Category Archives: Computer Vision

Interesting survey on heart-reat detection through conventional cameras

X. Chen, J. Cheng, R. Song, Y. Liu, R. Ward and Z. J. Wang, Video-Based Heart Rate Measurement: Recent Advances and Future Prospects. IEEE Transactions on Instrumentation and Measurement, vol. 68, no. 10, pp. 3600-3615, DOI: 10.1109/TIM.2018.2879706.

Heart rate (HR) estimation and monitoring is of great importance to determine a person’s physiological and mental status. Recently, it has been demonstrated that HR can be remotely retrieved from facial video-based photoplethysmographic signals captured using professional or consumer-level cameras. Many efforts have been made to improve the detection accuracy of this noncontact technique. This paper presents a timely, systematic survey on such video-based remote HR measurement approaches, with a focus on recent advancements that overcome dominating technical challenges arising from illumination variations and motion artifacts. Representative methods up to date are comparatively summarized with respect to their principles, pros, and cons under different conditions. Future prospects of this promising technique are discussed and potential research directions are described. We believe that such a remote HR measurement technique, taking advantages of unobtrusiveness while providing comfort and convenience, will be beneficial for many healthcare applications.

Learning multiple-factors metrics for measuring the similarity between objects

H. Ye, D. Zhan, Y. Jiang and Z. Zhou, What Makes Objects Similar: A Unified Multi-Metric Learning Approach, IEEE Transactions on Pattern Analysis and Machine Intelligence, vol. 41, no. 5, pp. 1257-1270, DOI: 10.1109/TPAMI.2018.2829192.

Linkages are essentially determined by similarity measures that may be derived from multiple perspectives. For example, spatial linkages are usually generated based on localities of heterogeneous data. Semantic linkages, however, can come from even more properties, such as different physical meanings behind social relations. Many existing metric learning models focus on spatial linkages but leave the rich semantic factors unconsidered. We propose a Unified Multi-Metric Learning (Um$^2$2l) framework to exploit multiple types of metrics with respect to overdetermined similarities between linkages. In Um$^2$2l, types of combination operators are introduced for distance characterization from multiple perspectives, and thus can introduce flexibilities for representing and utilizing both spatial and semantic linkages. Besides, we propose a uniform solver for Um$^2$2l, and the theoretical analysis reflects the generalization ability of Um$^2$2l as well. Extensive experiments on diverse applications exhibit the superior classification performance and comprehensibility of Um$^2$2l. Visualization results also validate its ability to physical meanings discovery.

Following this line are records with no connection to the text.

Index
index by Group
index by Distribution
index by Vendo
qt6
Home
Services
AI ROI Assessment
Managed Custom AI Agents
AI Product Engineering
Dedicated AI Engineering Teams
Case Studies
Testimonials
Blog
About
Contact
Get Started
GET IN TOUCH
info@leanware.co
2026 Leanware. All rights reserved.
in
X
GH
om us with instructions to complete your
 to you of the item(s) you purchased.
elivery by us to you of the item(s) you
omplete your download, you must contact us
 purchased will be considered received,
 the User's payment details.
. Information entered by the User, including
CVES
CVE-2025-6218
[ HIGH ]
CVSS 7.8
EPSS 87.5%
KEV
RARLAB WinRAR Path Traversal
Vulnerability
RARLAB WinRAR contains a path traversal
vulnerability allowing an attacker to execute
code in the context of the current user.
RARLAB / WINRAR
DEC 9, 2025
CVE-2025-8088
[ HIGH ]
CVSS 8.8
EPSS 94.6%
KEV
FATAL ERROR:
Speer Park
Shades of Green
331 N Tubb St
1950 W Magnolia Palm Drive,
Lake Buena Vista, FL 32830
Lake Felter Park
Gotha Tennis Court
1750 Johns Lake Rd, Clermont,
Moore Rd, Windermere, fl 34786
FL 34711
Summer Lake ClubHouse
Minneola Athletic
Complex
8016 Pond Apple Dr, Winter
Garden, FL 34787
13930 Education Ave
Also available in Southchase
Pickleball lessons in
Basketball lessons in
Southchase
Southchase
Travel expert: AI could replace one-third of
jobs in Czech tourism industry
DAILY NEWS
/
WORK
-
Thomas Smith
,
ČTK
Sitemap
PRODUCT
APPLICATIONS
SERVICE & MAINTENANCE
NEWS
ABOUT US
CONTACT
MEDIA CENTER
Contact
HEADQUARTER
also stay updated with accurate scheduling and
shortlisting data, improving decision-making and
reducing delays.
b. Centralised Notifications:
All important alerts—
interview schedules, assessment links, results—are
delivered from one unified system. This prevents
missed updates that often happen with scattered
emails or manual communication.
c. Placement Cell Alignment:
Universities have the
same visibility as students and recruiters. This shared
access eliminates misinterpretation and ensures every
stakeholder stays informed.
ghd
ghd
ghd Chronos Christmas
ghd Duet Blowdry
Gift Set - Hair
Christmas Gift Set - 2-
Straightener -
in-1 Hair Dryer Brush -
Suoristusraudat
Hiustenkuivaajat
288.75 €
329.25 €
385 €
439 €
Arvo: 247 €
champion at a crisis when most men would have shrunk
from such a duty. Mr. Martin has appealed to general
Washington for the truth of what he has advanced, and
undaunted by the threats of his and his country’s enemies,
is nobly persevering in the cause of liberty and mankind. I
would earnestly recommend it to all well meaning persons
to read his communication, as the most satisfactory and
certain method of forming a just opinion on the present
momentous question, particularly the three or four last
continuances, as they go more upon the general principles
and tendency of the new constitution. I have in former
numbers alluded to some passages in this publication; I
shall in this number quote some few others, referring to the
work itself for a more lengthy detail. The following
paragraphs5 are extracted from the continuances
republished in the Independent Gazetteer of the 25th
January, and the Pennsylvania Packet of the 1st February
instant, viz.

Selecting the best visual cues in the next future for reducing the computational cost of localization under limited computational resources

L. Carlone and S. Karaman, Attention and Anticipation in Fast Visual-Inertial Navigation, IEEE Transactions on Robotics, vol. 35, no. 1, pp. 1-20, Feb. 2019 DOI: 10.1109/TRO.2018.2872402.

We study a visual-inertial navigation (VIN) problem in which a robot needs to estimate its state using an on-board camera and an inertial sensor, without any prior knowledge of the external environment. We consider the case in which the robot can allocate limited resources to VIN, due to tight computational constraints. Therefore, we answer the following question: under limited resources, what are the most relevant visual cues to maximize the performance of VIN? Our approach has four key ingredients. First, it is task-driven, in that the selection of the visual cues is guided by a metric quantifying the VIN performance. Second, it exploits the notion of anticipation, since it uses a simplified model for forward-simulation of robot dynamics, predicting the utility of a set of visual cues over a future time horizon. Third, it is efficient and easy to implement, since it leads to a greedy algorithm for the selection of the most relevant visual cues. Fourth, it provides formal performance guarantees: we leverage submodularity to prove that the greedy selection cannot be far from the optimal (combinatorial) selection. Simulations and real experiments on agile drones show that our approach ensures state-of-the-art VIN performance while maintaining a lean processing time. In the easy scenarios, our approach outperforms appearance-based feature selection in terms of localization errors. In the most challenging scenarios, it enables accurate VIN while appearance-based feature selection fails to track robot’s motion during aggressive maneuvers.

Interesting use of RL (deep-RL) for detection – reformulation of detection as a sequential decision process

F. Ghesu et al., Multi-Scale Deep Reinforcement Learning for Real-Time 3D-Landmark Detection in CT Scans, IEEE Transactions on Pattern Analysis and Machine Intelligence, vol. 41, no. 1, pp. 176-189, DOI: 10.1109/TPAMI.2017.2782687.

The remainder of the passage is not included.